Quant à l’Arabie saoudite, ses intérêts envers l’Egypte sont d’ordre politique et militaire, l’Egypte étant un allié stratégique dans la région. « L’inquiétude de Riyad face à la menace chiite la pousse à vouloir un partenaire régional fort comme l’Egypte, sur lequel l’Arabie saoudite pourra compter en cas du danger », ajoute-t-elle. Al-Cheikh ajoute que « les différences entre les priorités des deux pays ne les empêchent pas de partager le même point de vue sur les dangers menaçant la région. Les pays craignent ainsi la menace terroriste — notamment en provenance de Daech —, l’expansion de l’influence régionale de l’Iran et ses effets déstabilisateurs et le danger de l’islam politique, notamment celui des Frères musulmans.
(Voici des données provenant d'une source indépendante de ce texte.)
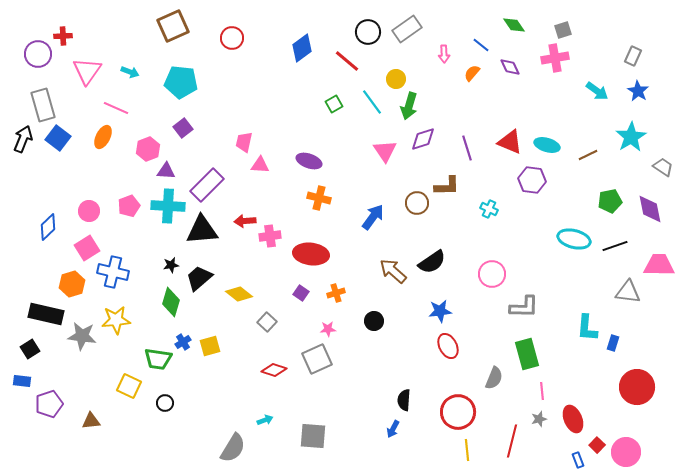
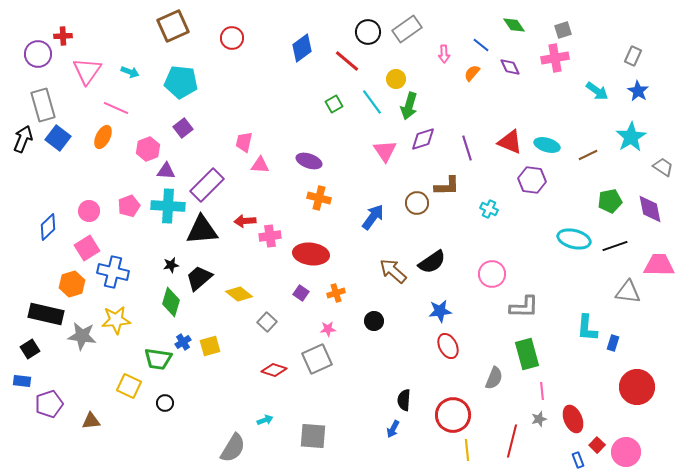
red circle at (458, 412): moved 5 px left, 3 px down
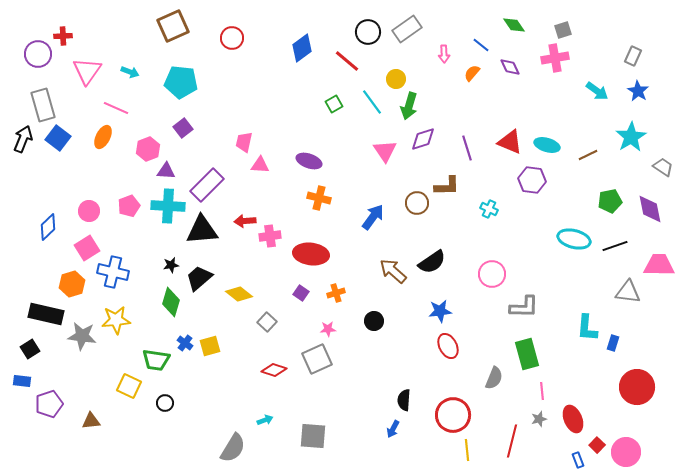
blue cross at (183, 342): moved 2 px right, 1 px down; rotated 21 degrees counterclockwise
green trapezoid at (158, 359): moved 2 px left, 1 px down
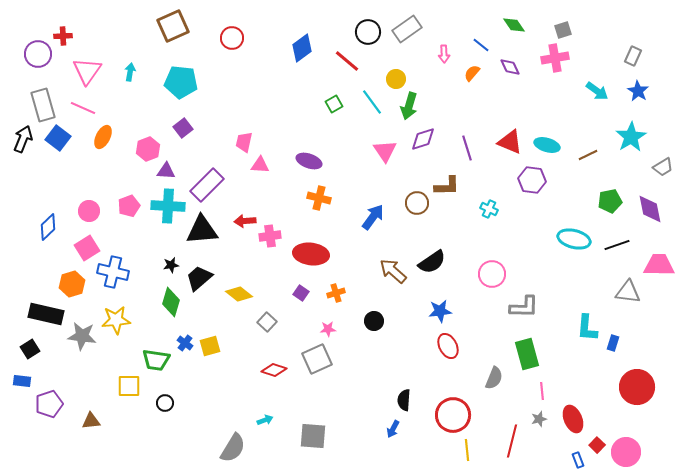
cyan arrow at (130, 72): rotated 102 degrees counterclockwise
pink line at (116, 108): moved 33 px left
gray trapezoid at (663, 167): rotated 115 degrees clockwise
black line at (615, 246): moved 2 px right, 1 px up
yellow square at (129, 386): rotated 25 degrees counterclockwise
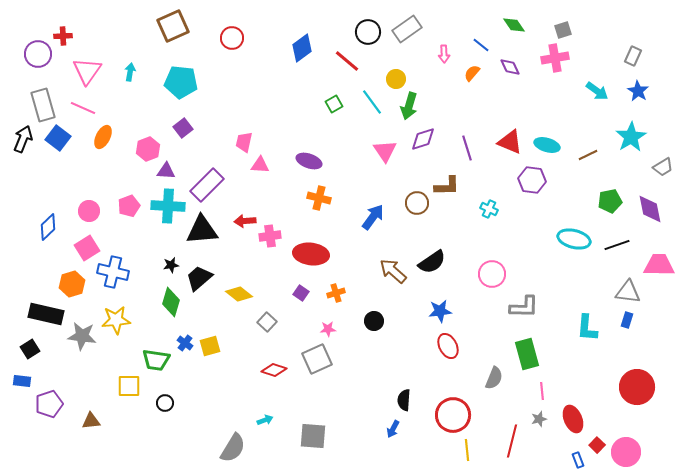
blue rectangle at (613, 343): moved 14 px right, 23 px up
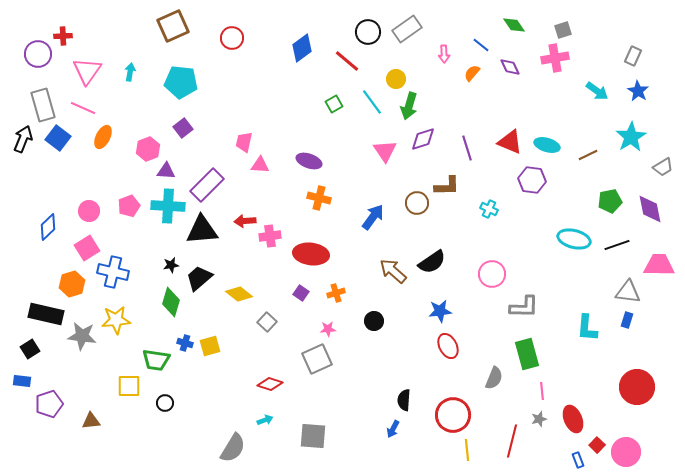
blue cross at (185, 343): rotated 21 degrees counterclockwise
red diamond at (274, 370): moved 4 px left, 14 px down
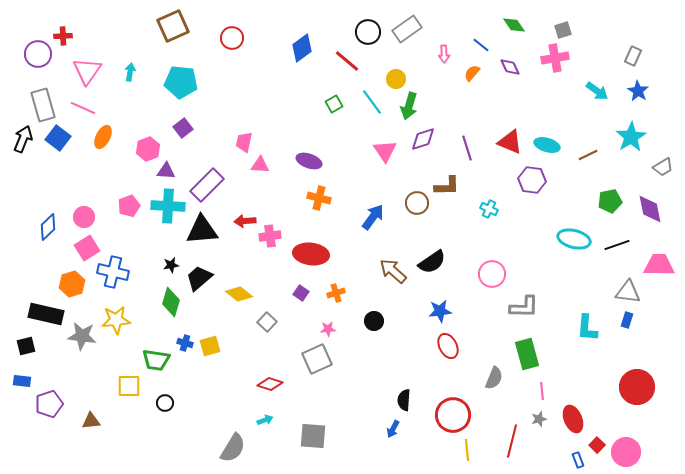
pink circle at (89, 211): moved 5 px left, 6 px down
black square at (30, 349): moved 4 px left, 3 px up; rotated 18 degrees clockwise
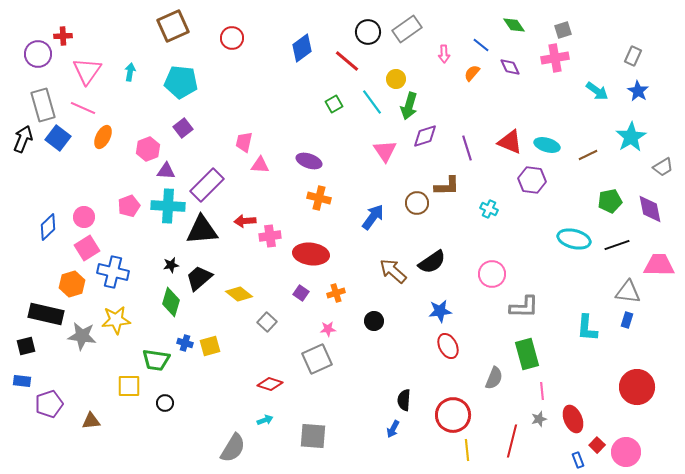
purple diamond at (423, 139): moved 2 px right, 3 px up
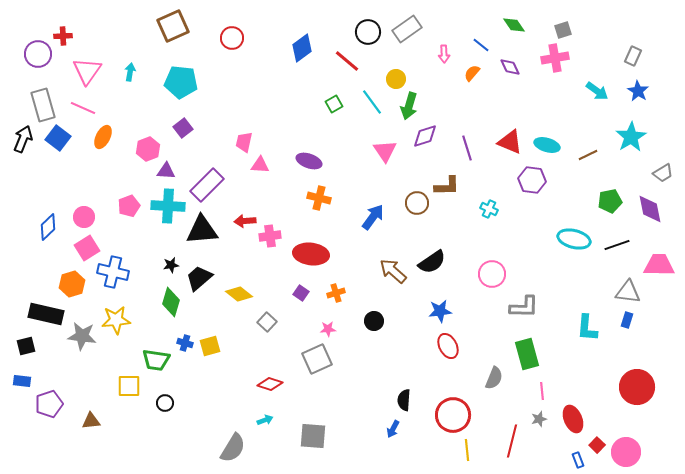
gray trapezoid at (663, 167): moved 6 px down
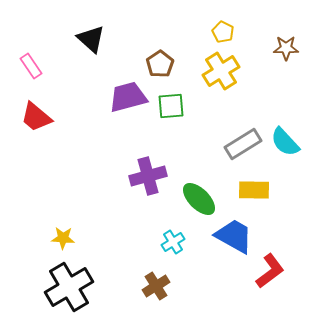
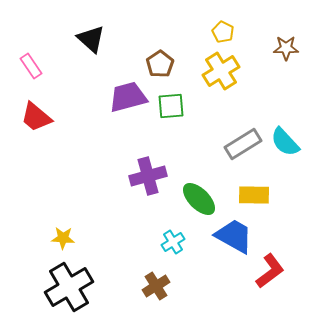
yellow rectangle: moved 5 px down
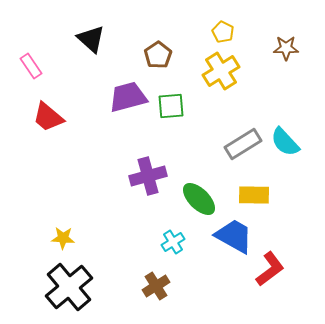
brown pentagon: moved 2 px left, 9 px up
red trapezoid: moved 12 px right
red L-shape: moved 2 px up
black cross: rotated 9 degrees counterclockwise
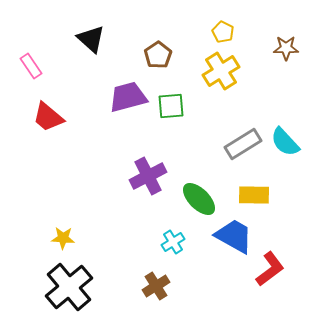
purple cross: rotated 12 degrees counterclockwise
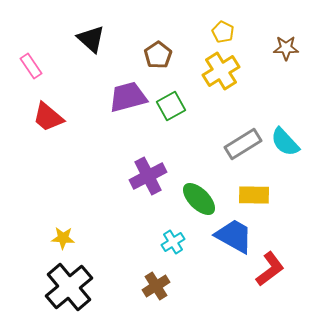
green square: rotated 24 degrees counterclockwise
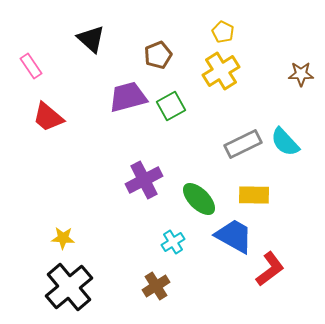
brown star: moved 15 px right, 26 px down
brown pentagon: rotated 12 degrees clockwise
gray rectangle: rotated 6 degrees clockwise
purple cross: moved 4 px left, 4 px down
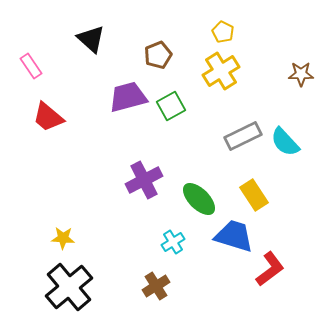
gray rectangle: moved 8 px up
yellow rectangle: rotated 56 degrees clockwise
blue trapezoid: rotated 12 degrees counterclockwise
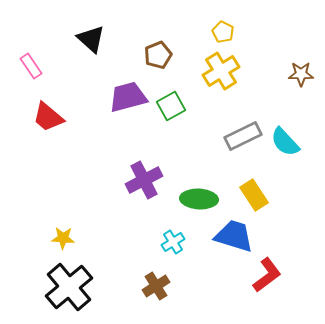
green ellipse: rotated 42 degrees counterclockwise
red L-shape: moved 3 px left, 6 px down
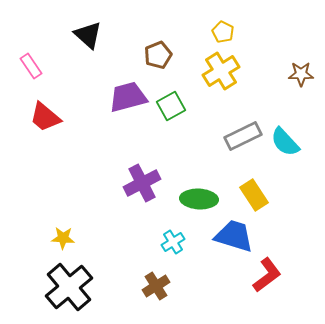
black triangle: moved 3 px left, 4 px up
red trapezoid: moved 3 px left
purple cross: moved 2 px left, 3 px down
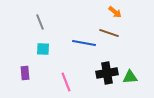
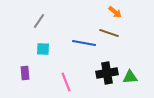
gray line: moved 1 px left, 1 px up; rotated 56 degrees clockwise
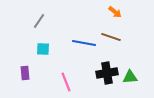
brown line: moved 2 px right, 4 px down
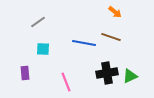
gray line: moved 1 px left, 1 px down; rotated 21 degrees clockwise
green triangle: moved 1 px up; rotated 21 degrees counterclockwise
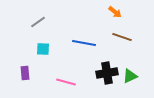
brown line: moved 11 px right
pink line: rotated 54 degrees counterclockwise
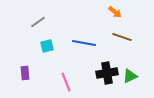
cyan square: moved 4 px right, 3 px up; rotated 16 degrees counterclockwise
pink line: rotated 54 degrees clockwise
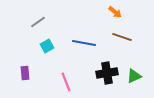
cyan square: rotated 16 degrees counterclockwise
green triangle: moved 4 px right
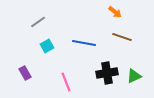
purple rectangle: rotated 24 degrees counterclockwise
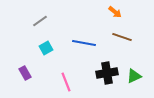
gray line: moved 2 px right, 1 px up
cyan square: moved 1 px left, 2 px down
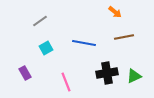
brown line: moved 2 px right; rotated 30 degrees counterclockwise
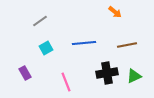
brown line: moved 3 px right, 8 px down
blue line: rotated 15 degrees counterclockwise
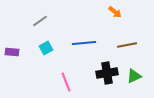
purple rectangle: moved 13 px left, 21 px up; rotated 56 degrees counterclockwise
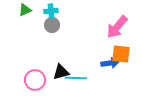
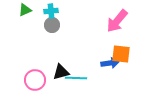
pink arrow: moved 6 px up
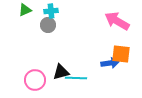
pink arrow: rotated 80 degrees clockwise
gray circle: moved 4 px left
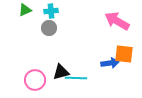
gray circle: moved 1 px right, 3 px down
orange square: moved 3 px right
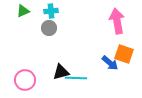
green triangle: moved 2 px left, 1 px down
pink arrow: rotated 50 degrees clockwise
orange square: rotated 12 degrees clockwise
blue arrow: rotated 48 degrees clockwise
pink circle: moved 10 px left
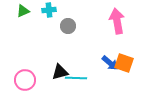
cyan cross: moved 2 px left, 1 px up
gray circle: moved 19 px right, 2 px up
orange square: moved 9 px down
black triangle: moved 1 px left
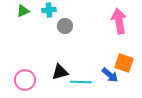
pink arrow: moved 2 px right
gray circle: moved 3 px left
blue arrow: moved 12 px down
cyan line: moved 5 px right, 4 px down
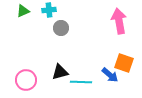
gray circle: moved 4 px left, 2 px down
pink circle: moved 1 px right
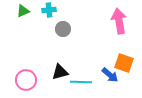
gray circle: moved 2 px right, 1 px down
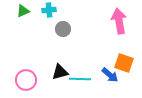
cyan line: moved 1 px left, 3 px up
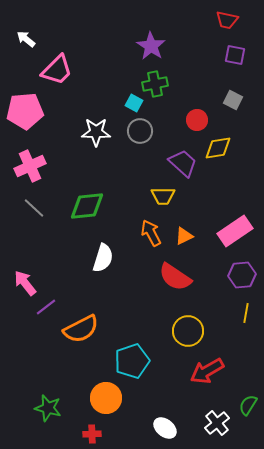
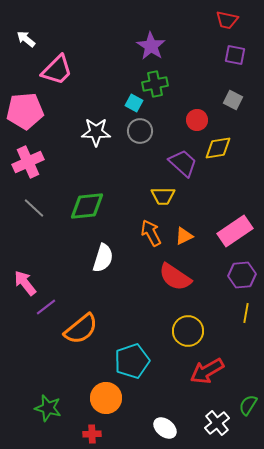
pink cross: moved 2 px left, 4 px up
orange semicircle: rotated 12 degrees counterclockwise
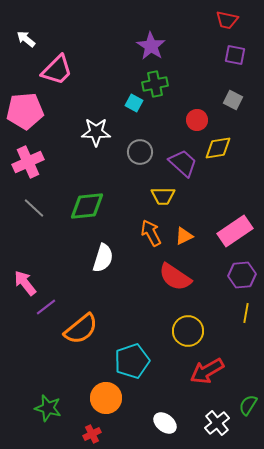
gray circle: moved 21 px down
white ellipse: moved 5 px up
red cross: rotated 24 degrees counterclockwise
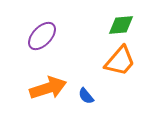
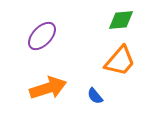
green diamond: moved 5 px up
blue semicircle: moved 9 px right
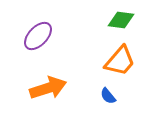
green diamond: rotated 12 degrees clockwise
purple ellipse: moved 4 px left
blue semicircle: moved 13 px right
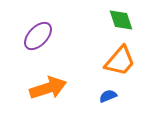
green diamond: rotated 64 degrees clockwise
blue semicircle: rotated 108 degrees clockwise
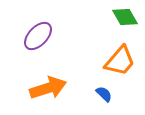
green diamond: moved 4 px right, 3 px up; rotated 12 degrees counterclockwise
blue semicircle: moved 4 px left, 2 px up; rotated 66 degrees clockwise
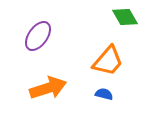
purple ellipse: rotated 8 degrees counterclockwise
orange trapezoid: moved 12 px left
blue semicircle: rotated 30 degrees counterclockwise
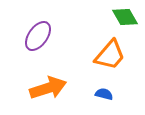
orange trapezoid: moved 2 px right, 6 px up
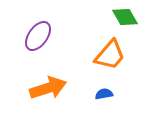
blue semicircle: rotated 24 degrees counterclockwise
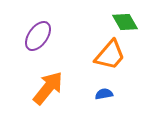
green diamond: moved 5 px down
orange arrow: rotated 33 degrees counterclockwise
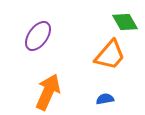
orange arrow: moved 4 px down; rotated 15 degrees counterclockwise
blue semicircle: moved 1 px right, 5 px down
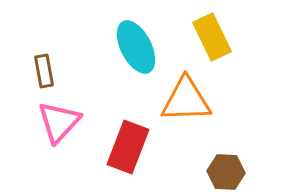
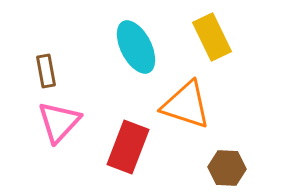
brown rectangle: moved 2 px right
orange triangle: moved 5 px down; rotated 20 degrees clockwise
brown hexagon: moved 1 px right, 4 px up
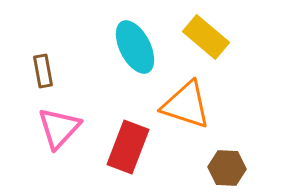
yellow rectangle: moved 6 px left; rotated 24 degrees counterclockwise
cyan ellipse: moved 1 px left
brown rectangle: moved 3 px left
pink triangle: moved 6 px down
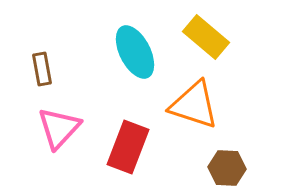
cyan ellipse: moved 5 px down
brown rectangle: moved 1 px left, 2 px up
orange triangle: moved 8 px right
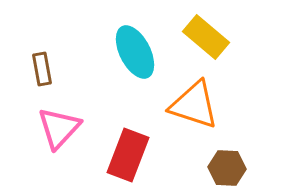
red rectangle: moved 8 px down
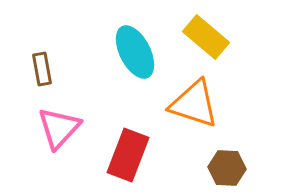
orange triangle: moved 1 px up
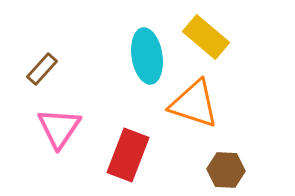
cyan ellipse: moved 12 px right, 4 px down; rotated 18 degrees clockwise
brown rectangle: rotated 52 degrees clockwise
pink triangle: rotated 9 degrees counterclockwise
brown hexagon: moved 1 px left, 2 px down
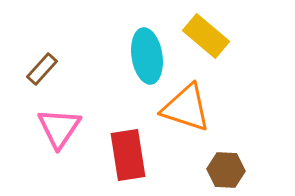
yellow rectangle: moved 1 px up
orange triangle: moved 8 px left, 4 px down
red rectangle: rotated 30 degrees counterclockwise
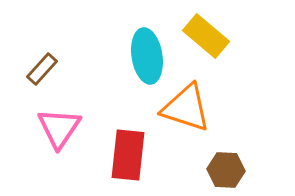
red rectangle: rotated 15 degrees clockwise
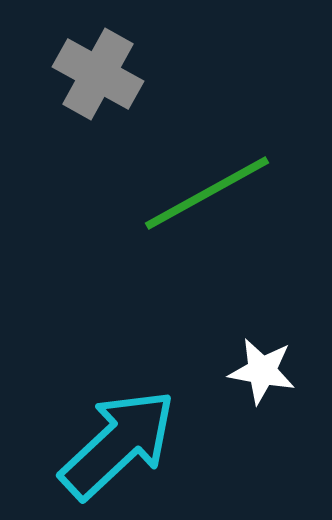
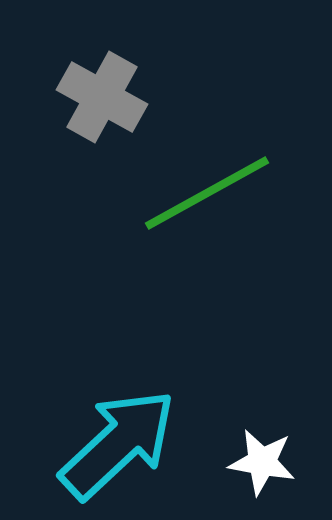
gray cross: moved 4 px right, 23 px down
white star: moved 91 px down
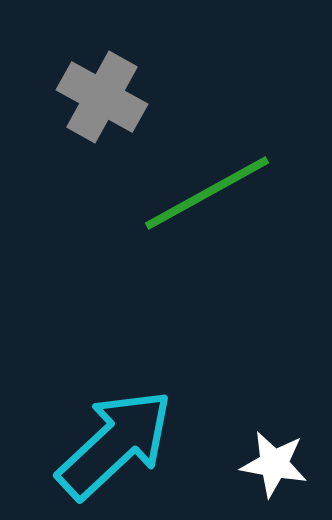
cyan arrow: moved 3 px left
white star: moved 12 px right, 2 px down
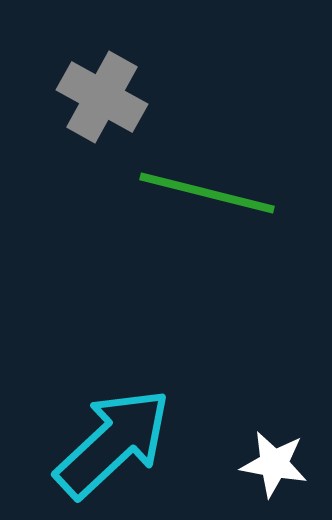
green line: rotated 43 degrees clockwise
cyan arrow: moved 2 px left, 1 px up
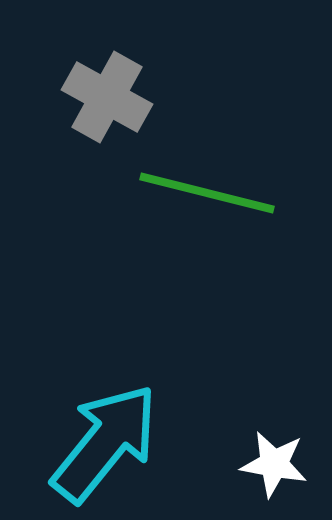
gray cross: moved 5 px right
cyan arrow: moved 8 px left; rotated 8 degrees counterclockwise
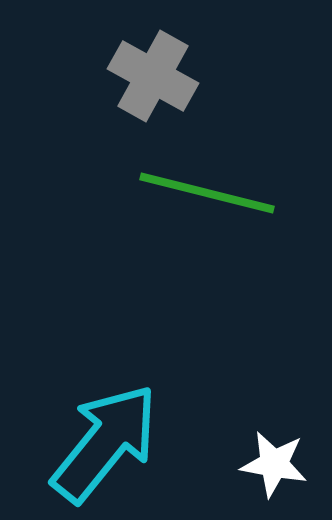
gray cross: moved 46 px right, 21 px up
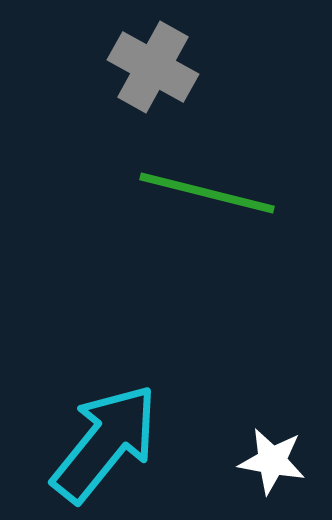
gray cross: moved 9 px up
white star: moved 2 px left, 3 px up
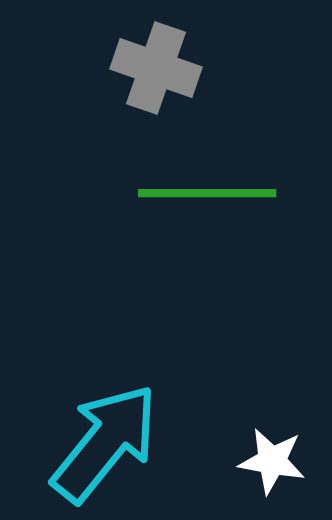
gray cross: moved 3 px right, 1 px down; rotated 10 degrees counterclockwise
green line: rotated 14 degrees counterclockwise
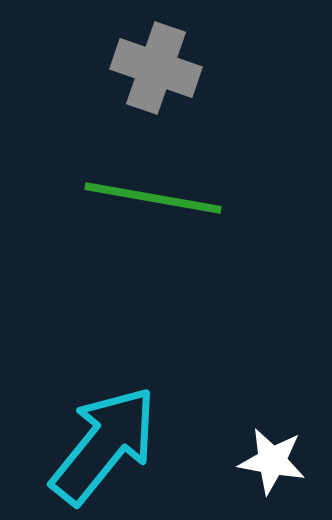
green line: moved 54 px left, 5 px down; rotated 10 degrees clockwise
cyan arrow: moved 1 px left, 2 px down
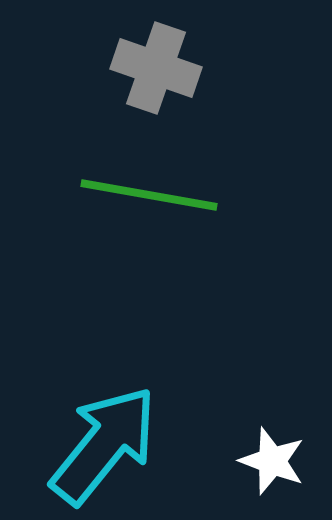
green line: moved 4 px left, 3 px up
white star: rotated 10 degrees clockwise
Les deux pays sont conscients qu’ils doivent unir leurs efforts pour lutter contre ces menaces et pour présenter une position arabe unifiée face à la nouvelle Administration américaine », estime-t-elle.
Pragmatisme politique
Cependant, pour Hicham Mourad, professeur de sciences politiques à l’Université du Caire, « on ne peut pas encore parler de véritable réconciliation entre les deux pays, mais plutôt d’une détente relative des relations bilatérales ». Pour lui, cette rencontre est un pas en avant. Celle-ci intervient peu de temps après la décision de la compagnie pétrolière Aramco de reprendre ses livraisons pétrolières à l’Egypte, suspendues il y a 6 mois du fait des tensions existant entre les deux pays. « Cette rencontre ne démontre qu’un signe d’apaisement et la volonté des deux parties de maintenir des relations stables. C’est par pragmatisme politique que les deux alliés stratégiques veulent dépasser leurs différends », estime-t-il. Selon Mourad, on peut s’attendre prochainement à un allègement des positions politiques des deux pays sur les dossiers régionaux les plus controversés, afin de permettre un retour à la normale des relations bilatérales. « Par exemple, l’Arabie saoudite a prévu de ne plus discuter la position de l’Egypte sur le dossier syrien, d’autant plus qu’elle est convaincue que l’Egypte aura peu d’influence sur l’avenir de la Syrie. L’Egypte se focalisera, quant à elle, sur la relance de ses relations avec l’Arabie saoudite et évitera d’évoquer les sujets de discorde », prévoit Mourad. « Cela ne veut pas dire que l’Egypte ou l’Arabie saoudite vont changer les positions qu’elles ont prises sur les dossiers régionaux. Mais c’est par pragmatisme politique qu’elles doivent éviter de nouvelles tensions sur ces dossiers. Des compromis politiques exigent la reprise de l’aide économique saoudienne à l’Egypte et le soutien politique et militaire égyptien à l’Arabie saoudite », explique Mourad. Il rappelle que les relations égypto-saoudiennes ont toujours connu des hauts et des bas. Parmi les bas, on peut évoquer les tensions provoquées par la guerre du Yémen dans les années 1960 ou encore la rupture des relations égypto-saoudiennes entre 1979 et 1989 du fait de la signature d’accords de paix entre l'Egypte et Israël. Ces différends avaient mis à l’épreuve les relations entre les deux pays, mais ils ont été surmontés. « Les deux pays sont loin des relations conflictuelles », conclut-il.